Dataset entries:
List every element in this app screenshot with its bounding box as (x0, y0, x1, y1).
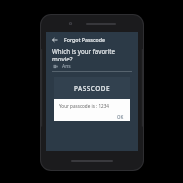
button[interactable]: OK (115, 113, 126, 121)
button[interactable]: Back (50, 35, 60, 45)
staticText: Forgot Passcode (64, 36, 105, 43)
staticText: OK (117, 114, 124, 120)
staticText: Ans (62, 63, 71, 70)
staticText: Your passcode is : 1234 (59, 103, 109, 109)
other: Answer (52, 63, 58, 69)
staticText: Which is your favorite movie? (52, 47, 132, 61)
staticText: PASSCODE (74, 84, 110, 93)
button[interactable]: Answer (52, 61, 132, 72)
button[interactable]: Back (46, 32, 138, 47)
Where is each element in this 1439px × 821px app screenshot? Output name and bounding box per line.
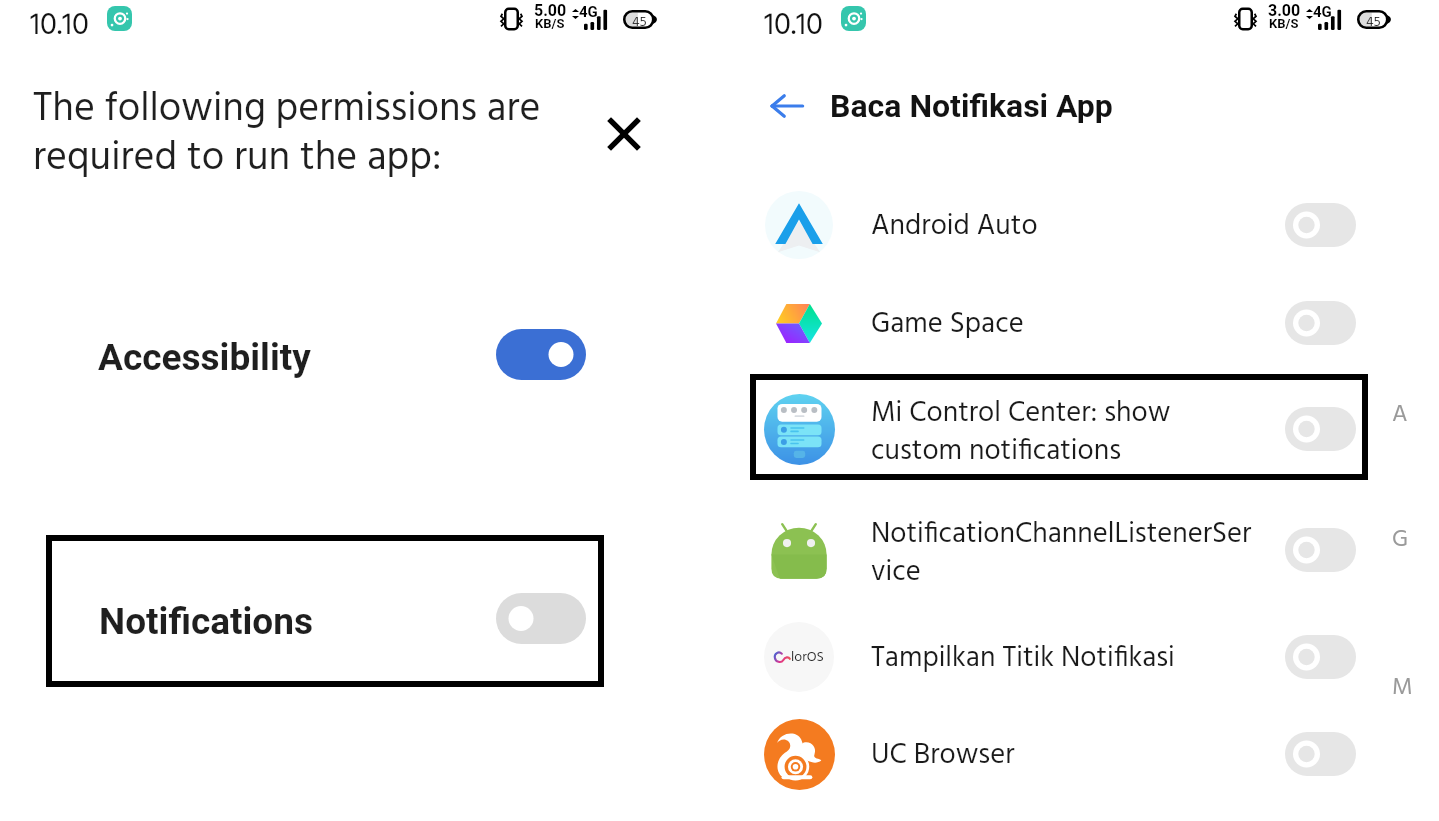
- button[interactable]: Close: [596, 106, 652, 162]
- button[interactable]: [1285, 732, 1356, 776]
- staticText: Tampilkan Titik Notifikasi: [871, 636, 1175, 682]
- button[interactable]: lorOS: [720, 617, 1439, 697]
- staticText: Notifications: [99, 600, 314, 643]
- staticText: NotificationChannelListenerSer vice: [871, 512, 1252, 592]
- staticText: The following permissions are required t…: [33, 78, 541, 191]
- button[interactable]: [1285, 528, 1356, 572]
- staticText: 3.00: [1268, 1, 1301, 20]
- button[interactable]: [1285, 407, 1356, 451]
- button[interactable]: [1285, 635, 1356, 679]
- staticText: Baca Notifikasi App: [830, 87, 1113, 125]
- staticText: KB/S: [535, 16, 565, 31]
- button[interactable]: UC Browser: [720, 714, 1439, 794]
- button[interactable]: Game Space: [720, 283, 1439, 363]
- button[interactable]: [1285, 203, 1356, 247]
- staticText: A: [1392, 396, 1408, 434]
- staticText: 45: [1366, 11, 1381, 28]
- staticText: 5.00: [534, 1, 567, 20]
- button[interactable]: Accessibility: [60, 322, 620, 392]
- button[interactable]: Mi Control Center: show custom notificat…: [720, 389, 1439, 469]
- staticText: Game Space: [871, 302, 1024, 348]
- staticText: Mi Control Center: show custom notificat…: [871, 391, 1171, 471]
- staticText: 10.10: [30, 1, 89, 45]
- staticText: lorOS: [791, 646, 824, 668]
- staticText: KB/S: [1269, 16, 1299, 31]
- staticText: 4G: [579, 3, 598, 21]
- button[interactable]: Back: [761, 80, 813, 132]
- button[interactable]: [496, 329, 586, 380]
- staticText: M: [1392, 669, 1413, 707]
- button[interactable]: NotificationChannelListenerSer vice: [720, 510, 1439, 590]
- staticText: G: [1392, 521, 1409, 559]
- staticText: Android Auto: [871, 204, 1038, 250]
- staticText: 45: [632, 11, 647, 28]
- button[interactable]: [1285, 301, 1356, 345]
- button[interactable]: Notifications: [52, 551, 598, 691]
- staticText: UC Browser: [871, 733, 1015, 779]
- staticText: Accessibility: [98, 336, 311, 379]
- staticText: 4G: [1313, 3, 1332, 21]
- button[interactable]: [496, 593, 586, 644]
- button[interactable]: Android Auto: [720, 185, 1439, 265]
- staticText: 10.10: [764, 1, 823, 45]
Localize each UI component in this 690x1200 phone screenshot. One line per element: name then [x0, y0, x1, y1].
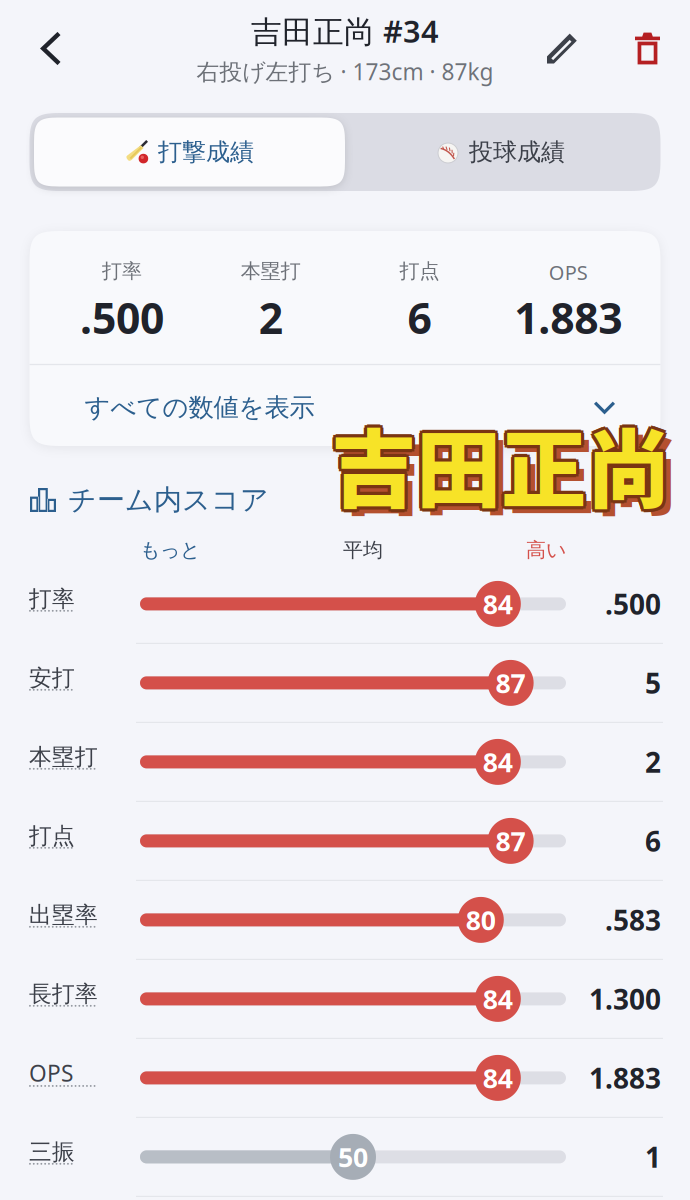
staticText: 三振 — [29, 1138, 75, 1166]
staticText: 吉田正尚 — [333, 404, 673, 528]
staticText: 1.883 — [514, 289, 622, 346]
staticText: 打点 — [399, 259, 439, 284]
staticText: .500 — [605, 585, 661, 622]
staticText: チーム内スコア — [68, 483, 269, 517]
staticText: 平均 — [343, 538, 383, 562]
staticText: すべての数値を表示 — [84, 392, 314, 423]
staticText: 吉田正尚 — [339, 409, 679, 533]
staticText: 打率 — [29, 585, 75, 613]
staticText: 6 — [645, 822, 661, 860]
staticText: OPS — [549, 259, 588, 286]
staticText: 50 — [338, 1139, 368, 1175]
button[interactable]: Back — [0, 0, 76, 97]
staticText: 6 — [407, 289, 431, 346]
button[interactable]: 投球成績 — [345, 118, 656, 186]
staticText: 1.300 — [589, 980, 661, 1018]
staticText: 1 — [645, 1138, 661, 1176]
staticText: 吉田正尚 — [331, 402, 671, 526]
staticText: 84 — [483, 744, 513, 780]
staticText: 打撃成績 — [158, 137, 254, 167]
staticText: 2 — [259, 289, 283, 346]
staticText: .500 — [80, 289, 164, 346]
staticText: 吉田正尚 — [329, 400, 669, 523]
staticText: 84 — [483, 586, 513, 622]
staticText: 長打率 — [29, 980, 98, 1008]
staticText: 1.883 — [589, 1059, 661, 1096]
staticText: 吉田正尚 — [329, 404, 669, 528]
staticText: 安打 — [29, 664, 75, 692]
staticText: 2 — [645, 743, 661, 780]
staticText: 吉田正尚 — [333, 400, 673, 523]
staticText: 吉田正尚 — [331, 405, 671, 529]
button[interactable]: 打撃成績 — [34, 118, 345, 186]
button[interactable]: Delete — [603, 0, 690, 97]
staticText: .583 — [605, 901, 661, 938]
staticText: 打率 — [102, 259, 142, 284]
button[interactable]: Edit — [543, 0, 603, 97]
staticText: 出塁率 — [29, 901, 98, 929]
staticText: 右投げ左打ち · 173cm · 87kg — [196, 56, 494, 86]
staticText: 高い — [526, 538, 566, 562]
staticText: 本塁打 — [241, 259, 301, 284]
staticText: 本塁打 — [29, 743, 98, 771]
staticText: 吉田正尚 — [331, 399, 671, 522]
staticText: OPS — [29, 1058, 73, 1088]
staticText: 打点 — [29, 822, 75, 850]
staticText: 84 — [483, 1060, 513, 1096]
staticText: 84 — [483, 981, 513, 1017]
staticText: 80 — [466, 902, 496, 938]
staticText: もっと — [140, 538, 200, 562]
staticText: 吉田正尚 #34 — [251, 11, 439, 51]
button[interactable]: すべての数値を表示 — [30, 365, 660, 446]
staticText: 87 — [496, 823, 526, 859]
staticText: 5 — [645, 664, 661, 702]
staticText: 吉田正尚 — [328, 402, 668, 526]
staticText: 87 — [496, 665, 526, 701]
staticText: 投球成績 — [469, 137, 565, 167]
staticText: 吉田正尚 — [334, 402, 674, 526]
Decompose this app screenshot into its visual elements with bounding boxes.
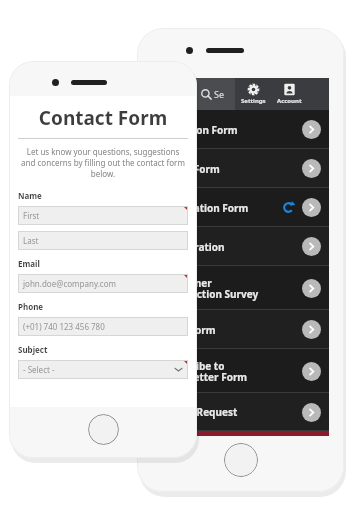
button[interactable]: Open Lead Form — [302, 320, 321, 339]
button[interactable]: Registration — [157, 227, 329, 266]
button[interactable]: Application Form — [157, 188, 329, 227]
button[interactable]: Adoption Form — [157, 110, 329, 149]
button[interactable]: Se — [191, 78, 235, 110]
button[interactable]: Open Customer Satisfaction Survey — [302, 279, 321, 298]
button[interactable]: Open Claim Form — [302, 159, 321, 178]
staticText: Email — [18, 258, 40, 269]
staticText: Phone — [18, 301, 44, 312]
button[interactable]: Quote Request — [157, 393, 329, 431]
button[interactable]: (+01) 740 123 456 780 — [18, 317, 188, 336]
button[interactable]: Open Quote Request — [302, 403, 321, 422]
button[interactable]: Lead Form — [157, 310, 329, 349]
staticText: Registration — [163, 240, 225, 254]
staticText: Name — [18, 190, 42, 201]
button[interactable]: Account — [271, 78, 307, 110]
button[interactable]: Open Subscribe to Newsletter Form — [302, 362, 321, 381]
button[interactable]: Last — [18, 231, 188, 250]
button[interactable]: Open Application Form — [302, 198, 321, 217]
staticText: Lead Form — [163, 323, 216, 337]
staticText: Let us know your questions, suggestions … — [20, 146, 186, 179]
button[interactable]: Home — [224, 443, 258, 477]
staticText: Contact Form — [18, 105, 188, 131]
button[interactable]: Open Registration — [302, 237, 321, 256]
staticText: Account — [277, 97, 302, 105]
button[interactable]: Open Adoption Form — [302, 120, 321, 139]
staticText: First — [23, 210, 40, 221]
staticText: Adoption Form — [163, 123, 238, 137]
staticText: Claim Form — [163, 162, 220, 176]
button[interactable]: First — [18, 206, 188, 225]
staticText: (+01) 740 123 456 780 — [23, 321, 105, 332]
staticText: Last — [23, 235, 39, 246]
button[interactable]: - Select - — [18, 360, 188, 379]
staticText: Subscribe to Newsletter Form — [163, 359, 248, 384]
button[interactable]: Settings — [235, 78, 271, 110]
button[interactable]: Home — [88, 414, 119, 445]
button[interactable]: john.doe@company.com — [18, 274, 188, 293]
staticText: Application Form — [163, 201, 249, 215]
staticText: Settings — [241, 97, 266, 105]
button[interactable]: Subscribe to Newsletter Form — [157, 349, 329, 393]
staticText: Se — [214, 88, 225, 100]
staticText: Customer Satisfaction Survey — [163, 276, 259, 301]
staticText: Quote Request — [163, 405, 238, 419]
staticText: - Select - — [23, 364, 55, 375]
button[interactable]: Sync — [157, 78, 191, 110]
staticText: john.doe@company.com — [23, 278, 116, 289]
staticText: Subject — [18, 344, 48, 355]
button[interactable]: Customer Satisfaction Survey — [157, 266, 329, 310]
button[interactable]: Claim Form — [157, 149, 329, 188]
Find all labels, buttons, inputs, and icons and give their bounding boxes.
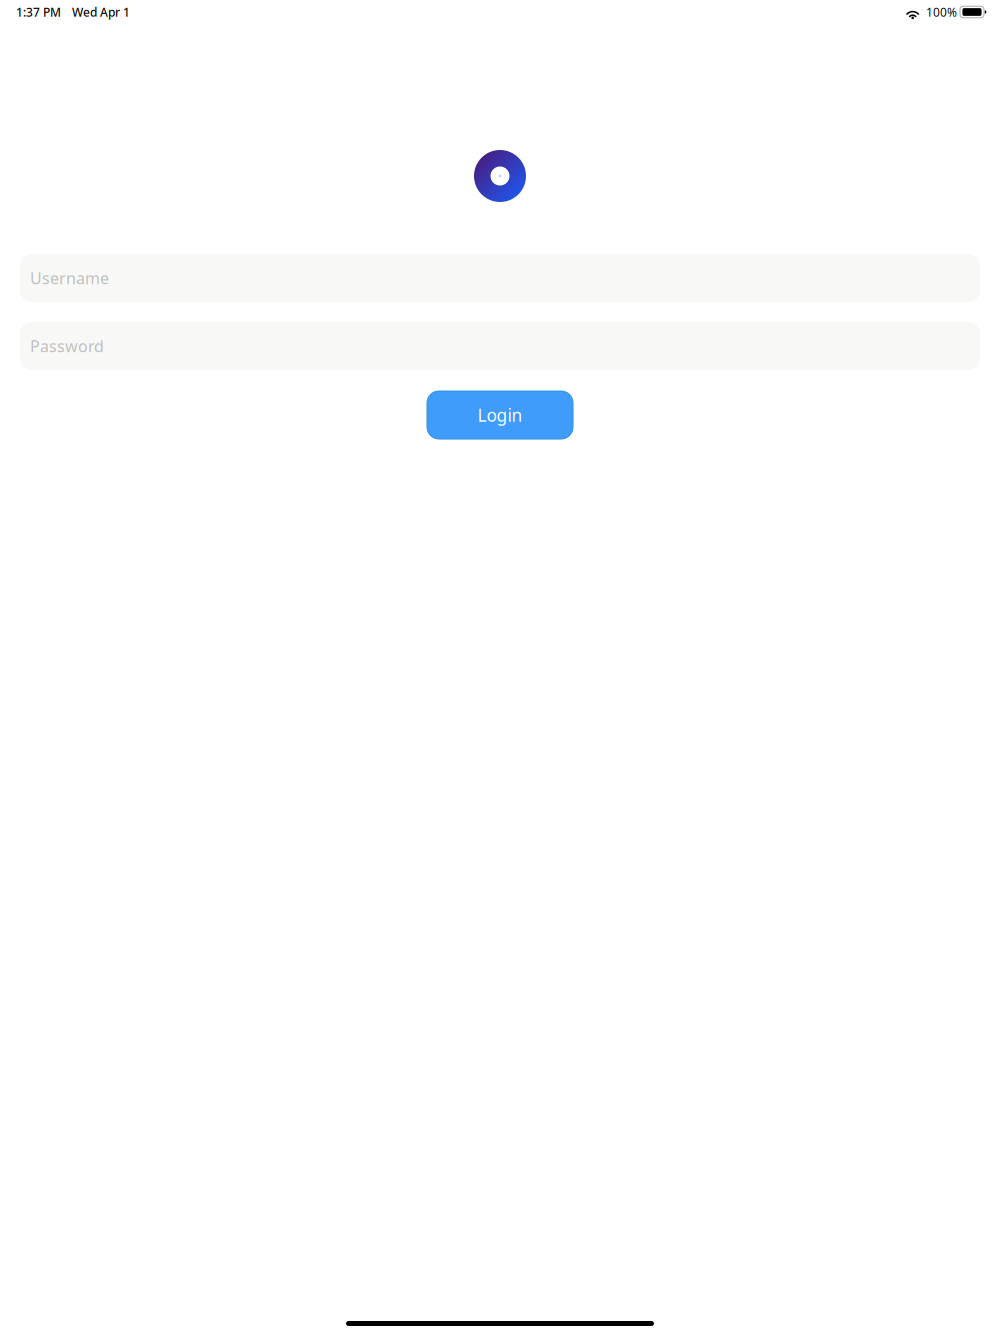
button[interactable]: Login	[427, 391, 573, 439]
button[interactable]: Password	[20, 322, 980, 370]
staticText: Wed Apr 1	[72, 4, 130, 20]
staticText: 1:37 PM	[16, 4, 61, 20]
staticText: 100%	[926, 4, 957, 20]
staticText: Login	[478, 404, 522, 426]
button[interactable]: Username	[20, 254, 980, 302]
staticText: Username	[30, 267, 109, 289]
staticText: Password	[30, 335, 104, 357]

TASK TO COMPLETE: What is the number of lines in the entries above that hold the string "show"? Please state that number alone.

YOUR SOLUTION: 2